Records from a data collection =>
--

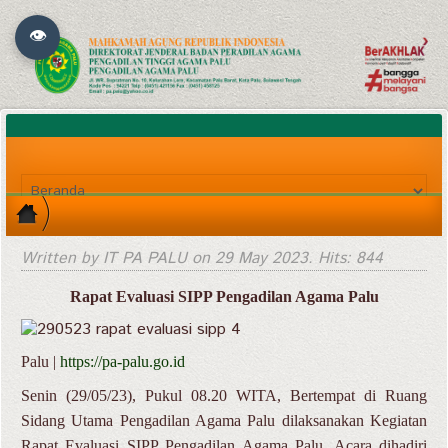
👁
Written by IT PA PALU on
29 May 2023
. Hits: 844
Rapat Evaluasi SIPP Pengadilan Agama Palu
Palu |
https://pa-palu.go.id
Senin (29/05/23), Pukul 08.20 WITA, Bertempat di Ruang
Sidang Utama Pengadilan Agama Palu dilaksanakan Kegiatan
Rapat Evaluasi SIPP Pengadilan Agama Palu. Acara dihadiri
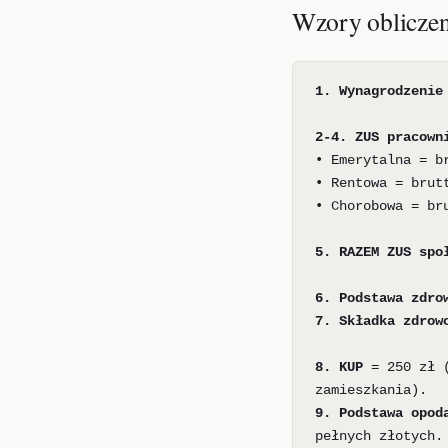
Wzory obliczen
1. Wynagrodzenie
2-4. ZUS pracown
• Emerytalna = b
• Rentowa = brut
• Chorobowa = br
5. RAZEM ZUS spo
6. Podstawa zdro
7. Składka zdrow
8. KUP
= 250 zł (
zamieszkania).
9. Podstawa opod
pełnych złotych.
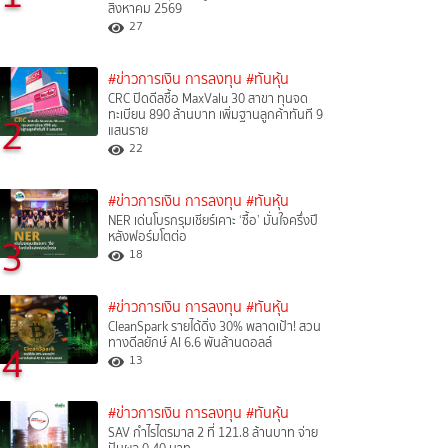
สิงหาคม 2569
27
#ข่าวการเงิน การลงทุน
#ทันหุ้น
CRC ปิดดีลซื้อ MaxValu 30 สาขา ทุนจด
ทะเบียน 890 ล้านบาท เพิ่มฐานลูกค้าทันที 9
2
แสนราย
22
#ข่าวการเงิน การลงทุน
#ทันหุ้น
NER เด่นโบรกรุมเชียร์เคาะ ‘ซื้อ’ มั่นใจครึ่งปี
หลังฟอร์มโตต่อ
3
18
#ข่าวการเงิน การลงทุน
#ทันหุ้น
CleanSpark รายได้ดิ่ง 30% พลาดเป้า! สวน
ทางดีลยักษ์ AI 6.6 พันล้านดอลล์
4
13
#ข่าวการเงิน การลงทุน
#ทันหุ้น
SAV กำไรไตรมาส 2 ที่ 121.8 ล้านบาท จ่าย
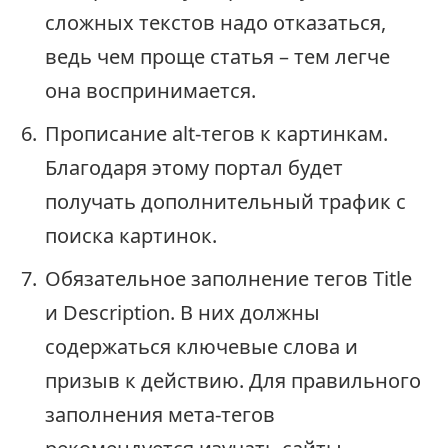
сложных текстов надо отказаться,
ведь чем проще статья – тем легче
она воспринимается.
Прописание alt-тегов к картинкам.
Благодаря этому портал будет
получать дополнительный трафик с
поиска картинок.
Обязательное заполнение тегов Title
и Description. В них должны
содержаться ключевые слова и
призыв к действию. Для правильного
заполнения мета-тегов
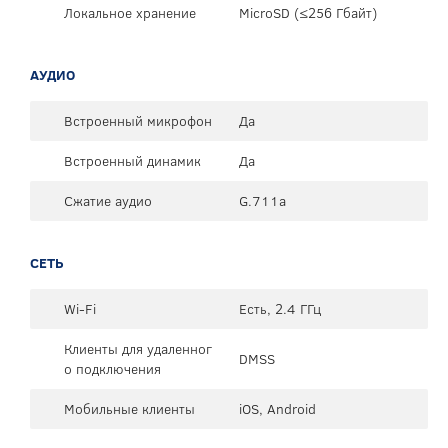
Локальное хранение
MicroSD (≤256 Гбайт)
АУДИО
Встроенный микрофон
Да
Встроенный динамик
Да
Сжатие аудио
G.711a
СЕТЬ
Wi-Fi
Есть, 2.4 ГГц
Клиенты для удаленног
DMSS
о подключения
Мобильные клиенты
iOS, Android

--

Pull out every line in the data above that has the word "านบาท".

ทะเบียน 890 ล้านบาท เพิ่มฐานลูกค้าทันที 9
SAV กำไรไตรมาส 2 ที่ 121.8 ล้านบาท จ่าย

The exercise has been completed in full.